▶ **WHAT YOU SHOULD DO**
In the entries below, find the line with "compte ; seuls" and print exactly every line from there up to and including the line with "prochain commentaire.", with no other lines.

▶ **TASK INPUTS**

- Opening Delimiter -

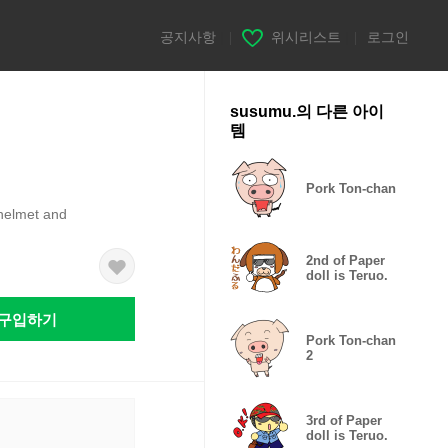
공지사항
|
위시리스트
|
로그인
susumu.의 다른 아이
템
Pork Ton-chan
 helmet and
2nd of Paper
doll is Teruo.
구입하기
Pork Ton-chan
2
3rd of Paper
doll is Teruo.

- Closing Delimiter -
- Opening Delimiter -

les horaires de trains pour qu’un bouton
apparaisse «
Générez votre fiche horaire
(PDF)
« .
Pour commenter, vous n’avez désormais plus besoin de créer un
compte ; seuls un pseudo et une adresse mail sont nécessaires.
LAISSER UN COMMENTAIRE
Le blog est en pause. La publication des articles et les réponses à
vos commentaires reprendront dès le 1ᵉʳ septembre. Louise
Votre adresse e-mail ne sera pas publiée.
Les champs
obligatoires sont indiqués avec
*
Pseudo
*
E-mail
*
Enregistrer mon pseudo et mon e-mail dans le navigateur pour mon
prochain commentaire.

- Closing Delimiter -
- Opening Delimiter -

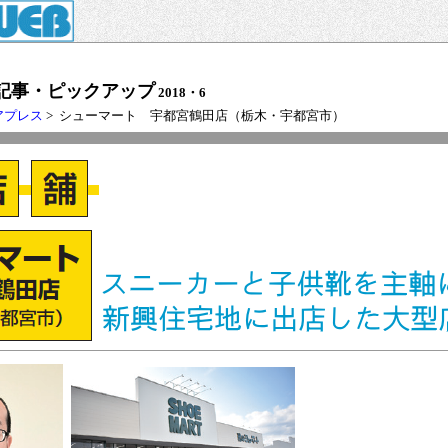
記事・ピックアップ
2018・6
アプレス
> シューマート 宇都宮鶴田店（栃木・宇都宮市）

- Closing Delimiter -

▶ **SOLUTION**
compte ; seuls un pseudo et une adresse mail sont nécessaires.
LAISSER UN COMMENTAIRE
Le blog est en pause. La publication des articles et les réponses à
vos commentaires reprendront dès le 1ᵉʳ septembre. Louise
Votre adresse e-mail ne sera pas publiée.
Les champs
obligatoires sont indiqués avec
*
Pseudo
*
E-mail
*
Enregistrer mon pseudo et mon e-mail dans le navigateur pour mon
prochain commentaire.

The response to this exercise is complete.